Pasatiempo Golf Club

Some golf courses are so steeped in history that the impact seems to hit you the second you step on to the property. Pasatiempo Golf Club in Santa Cruz, California is one of those destinations.

This is more than a golf course; it is a historic architectural masterpiece and, for many lovers of the game, one of Dr. Alister MacKenzie’s most treasured works.  Designed in 1928 and opened in September 1929 at the dawn of the Golden Age of golf architecture, Pasatiempo represents MacKenzie’s belief that strategy, contour, and natural terrain should dominate how a course plays. 

The course was commissioned by Marion Hollins, a remarkable sportswoman and visionary who sought to build “the best course west of the Mississippi.” 



It was meant to be

She brought MacKenzie to California after knowing his work at Cypress Point and recognizing his genius. When the layout opened, golf luminaries such as Bobby Jones, who would later recruit MacKenzie to co-design Augusta National with him, were among the first to play this remarkable hill-laden site overlooking the Monterey Bay. 

MacKenzie himself was so enamored with Pasatiempo that he chose to make it his home.  He lived beside the sixth fairway until his death in 1934, and to this day a plaque marks the site where the course’s creator watched over play on the land he shaped. 

Over the decades, Pasatiempo maintained its reputation as a classic, but like many courses touched by time and changing agronomic practices, some of its original contours, especially on greens and bunkers, had softened or shifted.

Maintaining the aggressive, movement-rich surfaces that MacKenzie intended proved increasingly difficult as agronomic practices evolved and generations of topdressing and bunker adjustments dulled strategic complexity. 

To restore this legendary course to its original glory, the club embarked on a comprehensive restoration project that launched in April 2023 with a bold goal: to bring the course back as closely as possible to MacKenzie’s original design intent.

The restoration was led by renowned golf architect Jim Urbina, whose connection with Pasatiempo spans decades, and involved collaboration with Theisen Downing of Earthsculptures, Brett Hochstein of Hochstein Design, and longtime club superintendent Justin Mandon.

What made this project particularly rare and meaningful was both its scope and fidelity to history.  

Over an 18-month period concluding in December 2024, every green complex was cored out and rebuilt with modern USGA specifications and Pure Distinction bentgrass.  This approach delivered consistent firmness, improved drainage, and restored contours that had been lost to decades of top-dressing and buildup.  

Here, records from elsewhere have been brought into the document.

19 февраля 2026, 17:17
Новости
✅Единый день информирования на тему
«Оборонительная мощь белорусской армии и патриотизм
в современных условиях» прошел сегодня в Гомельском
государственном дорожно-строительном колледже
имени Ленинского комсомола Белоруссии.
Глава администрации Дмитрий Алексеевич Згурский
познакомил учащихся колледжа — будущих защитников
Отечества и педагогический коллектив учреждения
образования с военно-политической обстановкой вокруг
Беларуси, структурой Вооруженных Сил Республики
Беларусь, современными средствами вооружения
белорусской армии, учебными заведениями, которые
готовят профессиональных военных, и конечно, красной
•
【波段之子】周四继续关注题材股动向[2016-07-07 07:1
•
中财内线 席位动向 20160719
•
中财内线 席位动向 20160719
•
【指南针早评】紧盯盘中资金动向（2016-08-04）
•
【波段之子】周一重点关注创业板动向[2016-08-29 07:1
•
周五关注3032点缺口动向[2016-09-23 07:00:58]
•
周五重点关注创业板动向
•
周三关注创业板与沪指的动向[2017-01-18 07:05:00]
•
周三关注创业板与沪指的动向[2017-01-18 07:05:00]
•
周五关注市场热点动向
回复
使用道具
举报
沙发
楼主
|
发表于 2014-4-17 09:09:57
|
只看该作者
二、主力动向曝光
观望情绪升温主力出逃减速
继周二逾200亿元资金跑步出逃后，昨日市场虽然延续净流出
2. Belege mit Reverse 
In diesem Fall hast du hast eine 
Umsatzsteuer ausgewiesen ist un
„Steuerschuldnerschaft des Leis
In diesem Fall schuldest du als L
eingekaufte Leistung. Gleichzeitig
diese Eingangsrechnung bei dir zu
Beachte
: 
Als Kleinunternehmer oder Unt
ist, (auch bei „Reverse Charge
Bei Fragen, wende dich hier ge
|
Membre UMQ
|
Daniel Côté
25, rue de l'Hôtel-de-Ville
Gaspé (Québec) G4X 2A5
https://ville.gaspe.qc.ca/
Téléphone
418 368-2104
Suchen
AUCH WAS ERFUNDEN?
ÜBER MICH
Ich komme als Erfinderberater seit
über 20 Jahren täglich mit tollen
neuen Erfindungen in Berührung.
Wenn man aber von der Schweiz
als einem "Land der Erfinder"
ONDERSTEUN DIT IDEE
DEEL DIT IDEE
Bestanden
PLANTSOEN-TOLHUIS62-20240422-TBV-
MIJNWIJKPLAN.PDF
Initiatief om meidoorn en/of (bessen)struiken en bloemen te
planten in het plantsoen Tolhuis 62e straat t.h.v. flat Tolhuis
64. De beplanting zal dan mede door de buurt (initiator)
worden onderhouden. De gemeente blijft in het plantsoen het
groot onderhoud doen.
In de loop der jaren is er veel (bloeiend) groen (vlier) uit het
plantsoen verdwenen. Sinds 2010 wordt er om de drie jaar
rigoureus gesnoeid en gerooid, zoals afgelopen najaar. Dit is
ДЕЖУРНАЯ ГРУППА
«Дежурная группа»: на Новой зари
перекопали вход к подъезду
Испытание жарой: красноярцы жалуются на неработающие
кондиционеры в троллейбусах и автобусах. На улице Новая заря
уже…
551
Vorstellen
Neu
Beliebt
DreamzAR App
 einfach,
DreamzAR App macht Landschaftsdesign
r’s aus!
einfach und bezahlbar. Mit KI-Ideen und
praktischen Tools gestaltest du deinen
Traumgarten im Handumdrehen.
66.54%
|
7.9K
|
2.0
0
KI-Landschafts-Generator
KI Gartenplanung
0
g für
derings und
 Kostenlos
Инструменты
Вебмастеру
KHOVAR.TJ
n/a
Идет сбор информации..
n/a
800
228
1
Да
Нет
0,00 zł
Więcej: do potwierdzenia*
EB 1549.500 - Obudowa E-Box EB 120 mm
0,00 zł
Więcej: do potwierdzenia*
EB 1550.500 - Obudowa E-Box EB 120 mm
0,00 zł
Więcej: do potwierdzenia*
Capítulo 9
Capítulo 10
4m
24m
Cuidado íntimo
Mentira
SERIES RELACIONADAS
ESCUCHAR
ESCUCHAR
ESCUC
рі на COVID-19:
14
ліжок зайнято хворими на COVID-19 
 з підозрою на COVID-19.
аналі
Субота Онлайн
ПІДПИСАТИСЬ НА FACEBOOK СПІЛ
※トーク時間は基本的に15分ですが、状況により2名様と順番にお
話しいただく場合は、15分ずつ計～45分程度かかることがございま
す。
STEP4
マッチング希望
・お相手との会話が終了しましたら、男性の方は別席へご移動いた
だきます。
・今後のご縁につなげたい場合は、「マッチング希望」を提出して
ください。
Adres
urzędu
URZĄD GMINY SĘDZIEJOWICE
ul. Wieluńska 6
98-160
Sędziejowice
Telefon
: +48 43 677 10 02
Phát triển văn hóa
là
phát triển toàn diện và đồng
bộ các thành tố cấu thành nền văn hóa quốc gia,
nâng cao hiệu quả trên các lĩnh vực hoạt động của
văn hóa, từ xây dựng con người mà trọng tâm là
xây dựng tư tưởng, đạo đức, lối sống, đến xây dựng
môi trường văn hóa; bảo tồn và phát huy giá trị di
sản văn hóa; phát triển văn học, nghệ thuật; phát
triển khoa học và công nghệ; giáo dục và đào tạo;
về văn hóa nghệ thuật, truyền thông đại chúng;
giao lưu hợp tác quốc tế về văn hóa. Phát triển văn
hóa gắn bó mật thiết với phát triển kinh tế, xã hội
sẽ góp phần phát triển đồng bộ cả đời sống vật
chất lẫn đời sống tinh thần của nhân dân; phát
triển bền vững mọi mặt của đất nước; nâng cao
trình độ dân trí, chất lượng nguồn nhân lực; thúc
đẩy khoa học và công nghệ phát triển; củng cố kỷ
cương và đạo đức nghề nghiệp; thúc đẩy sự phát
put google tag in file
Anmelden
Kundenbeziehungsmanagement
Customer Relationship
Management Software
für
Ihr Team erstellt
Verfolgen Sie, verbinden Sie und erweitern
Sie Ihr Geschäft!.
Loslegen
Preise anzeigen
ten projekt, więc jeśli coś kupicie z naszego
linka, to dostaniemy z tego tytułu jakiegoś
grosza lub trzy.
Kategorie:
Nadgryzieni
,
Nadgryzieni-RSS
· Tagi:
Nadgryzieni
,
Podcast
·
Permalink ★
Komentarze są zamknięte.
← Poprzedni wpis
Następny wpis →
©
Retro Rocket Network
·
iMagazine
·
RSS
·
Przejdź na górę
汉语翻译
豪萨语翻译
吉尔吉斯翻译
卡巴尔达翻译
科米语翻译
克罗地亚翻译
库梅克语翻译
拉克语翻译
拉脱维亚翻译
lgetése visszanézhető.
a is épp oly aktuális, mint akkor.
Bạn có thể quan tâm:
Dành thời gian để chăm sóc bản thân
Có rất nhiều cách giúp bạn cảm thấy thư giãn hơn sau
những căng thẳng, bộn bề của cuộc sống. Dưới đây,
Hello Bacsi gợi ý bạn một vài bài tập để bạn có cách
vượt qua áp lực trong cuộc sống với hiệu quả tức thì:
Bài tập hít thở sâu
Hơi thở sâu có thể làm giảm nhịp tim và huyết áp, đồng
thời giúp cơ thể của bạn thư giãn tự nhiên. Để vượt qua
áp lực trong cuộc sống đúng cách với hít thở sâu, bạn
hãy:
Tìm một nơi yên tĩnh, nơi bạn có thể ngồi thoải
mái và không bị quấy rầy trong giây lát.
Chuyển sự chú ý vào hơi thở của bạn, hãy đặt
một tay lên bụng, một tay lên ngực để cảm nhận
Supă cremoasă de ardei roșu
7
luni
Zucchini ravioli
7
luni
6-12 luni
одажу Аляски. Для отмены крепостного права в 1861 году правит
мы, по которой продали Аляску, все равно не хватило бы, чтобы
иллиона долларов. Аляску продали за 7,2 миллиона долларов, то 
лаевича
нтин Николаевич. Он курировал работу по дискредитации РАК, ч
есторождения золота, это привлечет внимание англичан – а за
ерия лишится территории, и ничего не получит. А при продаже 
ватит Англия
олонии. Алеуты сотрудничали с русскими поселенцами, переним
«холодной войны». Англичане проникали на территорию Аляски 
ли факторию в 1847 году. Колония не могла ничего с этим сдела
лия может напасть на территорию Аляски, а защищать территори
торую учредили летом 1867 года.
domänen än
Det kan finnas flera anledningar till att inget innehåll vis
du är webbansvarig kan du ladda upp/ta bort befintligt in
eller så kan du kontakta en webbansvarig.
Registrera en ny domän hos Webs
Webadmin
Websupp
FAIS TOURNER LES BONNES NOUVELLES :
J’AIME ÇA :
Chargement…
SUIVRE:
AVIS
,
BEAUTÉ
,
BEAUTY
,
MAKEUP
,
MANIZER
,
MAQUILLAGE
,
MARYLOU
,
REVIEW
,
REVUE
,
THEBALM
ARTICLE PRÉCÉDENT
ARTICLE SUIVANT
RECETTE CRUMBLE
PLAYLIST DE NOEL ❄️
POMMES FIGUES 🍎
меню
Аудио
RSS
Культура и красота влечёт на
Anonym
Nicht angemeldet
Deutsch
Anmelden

According to club leadership, the aim wasn’t just aesthetic as restoring green shapes was the most important step to bring back MacKenzie’s original design philosophy, allowing contours and angles to once again influence shot making. 

Bunkers across the course were rebuilt to closely match MacKenzie’s original profiles, including dramatic shapes such as the “whale tail” on the par-4 16th and intricate hazards surrounding other greens. 

The restored bunkers not only honor historic profiles, but they also bring back the strategic choices intended by MacKenzie, where angles of entry and exit have real consequences on shot selection. 

Restoration work wasn’t limited to greens and bunkers though.  The process also addressed turf health and playability.  

Bringing in modern bentgrass and improving drainage means the course can maintain firm, responsive conditions without relying on the heavier Poa annua surfaces that once dominated which is an important advancement for both playability and sustainability. 

The reaction from those who have played the restored course has been overwhelmingly positive.  

Ken Woods, longtime head professional at Pasatiempo, summed up the sentiment with our friends at Links Nation saying : “We are really happy with how the finished product came out. Jim and his team did a fantastic job — especially on the greens, where we have reclaimed so many hole locations.” 

Today, Pasatiempo stands as both a monument to MacKenzie’s genius and a living piece of golf architecture brought back to life for modern players. 

It remains one of the few places where the architect’s original strategic intent, so closely tied to his work at Cypress Point and Augusta National, can be experienced in its purest form and more importantly can be accessed by public golfers.

Pasatiempo is not just a test of ball striking, but a study in how ground, contours, and design philosophy can define a golf experience.  It embodies the idea that architecture matters, not just nostalgia, and that sometimes looking forward means going back to the way the game was meant to be played.